I have long encouraged my students to tip me at the end of the semester.

Alas, none do.


----------



## ptolbert (May 12, 2005)

I would tip a tailor if he/she went out of their way to accomodate me. ie if I showed up at 1:00 with a suit I needed tailored by 5:00.

Patrick Tolbert
J.A.B. #477


----------



## a tailor (May 16, 2005)

my prices were fair enough. never expected a tip. always appreciated the recommenddations to friends.

Alex Di Pietropaolo


----------



## Chuck Franke (Aug 8, 2003)

> quote:_Originally posted by dopey_
> 
> 
> 
> ...


I've been outquipped... and outquipped seven fold at that. Drat!

www.carlofranco.com
Handmade Seven Fold Ties


----------



## Chris Despos (Nov 30, 2005)

When clients stop in and need a quick fix like sewing on a button, or pressing a jacket, my tailors in the shop will accomodate. They don't expect a tip but I know they appreciate it.

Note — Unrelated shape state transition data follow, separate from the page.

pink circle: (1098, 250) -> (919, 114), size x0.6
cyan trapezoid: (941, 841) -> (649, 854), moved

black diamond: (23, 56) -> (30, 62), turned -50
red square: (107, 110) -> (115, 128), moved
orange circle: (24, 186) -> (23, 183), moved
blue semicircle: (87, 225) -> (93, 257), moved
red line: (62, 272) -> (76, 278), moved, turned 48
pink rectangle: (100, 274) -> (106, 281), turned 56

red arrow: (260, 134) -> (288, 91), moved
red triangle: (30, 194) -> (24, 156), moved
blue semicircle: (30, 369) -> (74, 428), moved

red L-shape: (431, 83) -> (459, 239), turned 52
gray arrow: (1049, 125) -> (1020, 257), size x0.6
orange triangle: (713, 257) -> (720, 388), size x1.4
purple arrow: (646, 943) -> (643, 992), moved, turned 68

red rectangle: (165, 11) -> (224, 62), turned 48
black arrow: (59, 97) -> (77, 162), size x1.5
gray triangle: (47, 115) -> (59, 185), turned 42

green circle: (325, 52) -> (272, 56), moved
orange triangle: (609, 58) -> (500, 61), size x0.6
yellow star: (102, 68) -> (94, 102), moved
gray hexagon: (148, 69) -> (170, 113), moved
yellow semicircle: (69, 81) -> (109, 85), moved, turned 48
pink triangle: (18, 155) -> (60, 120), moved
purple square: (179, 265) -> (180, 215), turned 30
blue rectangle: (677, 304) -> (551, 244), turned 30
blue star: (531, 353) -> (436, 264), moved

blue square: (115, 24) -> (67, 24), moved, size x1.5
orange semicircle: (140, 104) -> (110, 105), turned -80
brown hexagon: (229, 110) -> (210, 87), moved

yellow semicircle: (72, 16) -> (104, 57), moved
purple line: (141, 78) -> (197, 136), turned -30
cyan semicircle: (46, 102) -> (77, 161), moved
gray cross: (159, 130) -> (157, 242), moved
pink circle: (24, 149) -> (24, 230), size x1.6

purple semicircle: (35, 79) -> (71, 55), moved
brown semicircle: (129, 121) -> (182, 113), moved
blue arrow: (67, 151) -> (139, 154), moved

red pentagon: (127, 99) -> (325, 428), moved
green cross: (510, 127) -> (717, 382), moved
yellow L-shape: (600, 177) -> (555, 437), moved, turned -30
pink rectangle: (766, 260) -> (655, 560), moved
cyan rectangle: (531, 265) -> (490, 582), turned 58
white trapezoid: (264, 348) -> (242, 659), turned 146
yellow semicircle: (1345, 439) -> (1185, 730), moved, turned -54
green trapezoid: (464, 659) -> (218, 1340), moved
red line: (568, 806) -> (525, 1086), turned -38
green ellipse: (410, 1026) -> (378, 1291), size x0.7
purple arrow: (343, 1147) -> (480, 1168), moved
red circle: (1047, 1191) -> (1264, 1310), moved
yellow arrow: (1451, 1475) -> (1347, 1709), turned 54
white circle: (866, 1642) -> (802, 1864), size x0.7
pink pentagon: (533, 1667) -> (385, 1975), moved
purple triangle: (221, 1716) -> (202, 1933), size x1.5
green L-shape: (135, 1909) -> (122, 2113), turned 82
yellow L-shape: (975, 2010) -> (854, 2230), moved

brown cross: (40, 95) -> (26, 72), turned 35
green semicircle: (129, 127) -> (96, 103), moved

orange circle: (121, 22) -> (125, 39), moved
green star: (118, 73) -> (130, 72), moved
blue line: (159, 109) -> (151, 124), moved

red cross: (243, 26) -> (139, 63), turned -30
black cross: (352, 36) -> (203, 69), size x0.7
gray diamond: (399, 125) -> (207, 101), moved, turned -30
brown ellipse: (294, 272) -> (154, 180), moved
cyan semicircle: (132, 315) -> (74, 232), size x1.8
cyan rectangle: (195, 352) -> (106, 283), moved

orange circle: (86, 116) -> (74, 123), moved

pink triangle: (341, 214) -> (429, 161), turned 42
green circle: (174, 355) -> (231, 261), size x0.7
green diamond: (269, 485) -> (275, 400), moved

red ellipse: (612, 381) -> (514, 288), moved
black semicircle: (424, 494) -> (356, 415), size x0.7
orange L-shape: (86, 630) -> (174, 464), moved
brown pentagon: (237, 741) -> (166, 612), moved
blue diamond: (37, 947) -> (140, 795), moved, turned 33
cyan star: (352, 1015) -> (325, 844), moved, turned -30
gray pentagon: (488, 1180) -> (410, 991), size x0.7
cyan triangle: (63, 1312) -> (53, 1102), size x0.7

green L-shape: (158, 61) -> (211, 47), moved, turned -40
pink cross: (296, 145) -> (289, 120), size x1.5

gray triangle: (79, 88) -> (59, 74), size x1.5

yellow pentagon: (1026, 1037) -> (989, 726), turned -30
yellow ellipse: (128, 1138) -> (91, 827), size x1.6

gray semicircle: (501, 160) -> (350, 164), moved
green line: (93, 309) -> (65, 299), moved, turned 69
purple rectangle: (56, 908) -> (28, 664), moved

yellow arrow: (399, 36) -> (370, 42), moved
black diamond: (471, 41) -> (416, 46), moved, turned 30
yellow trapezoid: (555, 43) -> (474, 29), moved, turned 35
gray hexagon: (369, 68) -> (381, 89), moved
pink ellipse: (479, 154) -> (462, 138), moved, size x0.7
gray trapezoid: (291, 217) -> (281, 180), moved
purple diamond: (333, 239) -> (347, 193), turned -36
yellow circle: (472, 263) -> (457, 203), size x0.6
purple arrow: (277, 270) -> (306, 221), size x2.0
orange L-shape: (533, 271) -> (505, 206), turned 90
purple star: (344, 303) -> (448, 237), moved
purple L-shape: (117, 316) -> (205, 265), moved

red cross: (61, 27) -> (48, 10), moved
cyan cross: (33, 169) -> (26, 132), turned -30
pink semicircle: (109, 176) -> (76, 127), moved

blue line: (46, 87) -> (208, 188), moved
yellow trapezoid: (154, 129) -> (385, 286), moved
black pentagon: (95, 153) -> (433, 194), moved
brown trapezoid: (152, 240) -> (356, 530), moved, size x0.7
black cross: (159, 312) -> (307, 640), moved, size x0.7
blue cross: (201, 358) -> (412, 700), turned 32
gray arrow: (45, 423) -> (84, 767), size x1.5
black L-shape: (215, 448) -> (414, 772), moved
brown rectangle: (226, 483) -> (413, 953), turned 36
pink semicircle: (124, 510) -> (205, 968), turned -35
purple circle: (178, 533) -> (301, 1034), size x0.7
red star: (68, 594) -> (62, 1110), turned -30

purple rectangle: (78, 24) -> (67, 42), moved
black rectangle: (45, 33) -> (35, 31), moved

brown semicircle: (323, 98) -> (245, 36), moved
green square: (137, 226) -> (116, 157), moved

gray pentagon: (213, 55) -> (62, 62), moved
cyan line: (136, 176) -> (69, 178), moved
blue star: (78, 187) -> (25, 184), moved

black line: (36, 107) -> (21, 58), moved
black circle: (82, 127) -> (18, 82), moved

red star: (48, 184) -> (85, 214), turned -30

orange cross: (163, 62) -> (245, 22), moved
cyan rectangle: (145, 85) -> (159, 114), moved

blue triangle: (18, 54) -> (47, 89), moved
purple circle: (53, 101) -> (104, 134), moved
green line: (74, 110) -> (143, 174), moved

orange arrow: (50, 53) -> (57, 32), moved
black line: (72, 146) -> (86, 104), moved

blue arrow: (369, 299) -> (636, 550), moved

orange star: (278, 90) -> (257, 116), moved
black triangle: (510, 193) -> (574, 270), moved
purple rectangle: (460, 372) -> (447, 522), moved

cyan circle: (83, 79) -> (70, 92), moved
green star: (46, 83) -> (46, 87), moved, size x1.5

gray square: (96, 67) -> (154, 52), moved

If you tip, it should be an expression of gratitude for service and not an obligation.

For me, as a shop keeper, just put me in the will.


----------



## qasimkhan (Sep 24, 2003)

I have started tipping my tailor because he is just scraping by and because he does good work. I get the feeling that most of his customers treat him like a low-class servant, so I give him a tip of 10% to show my appreciation. I'm sure it also gets me better service, but that's really the reason I do it. 

I also know that he charges me less than half of what he charges some of "elite" clients, so I figure I can afford to give him a tip.

Steve


----------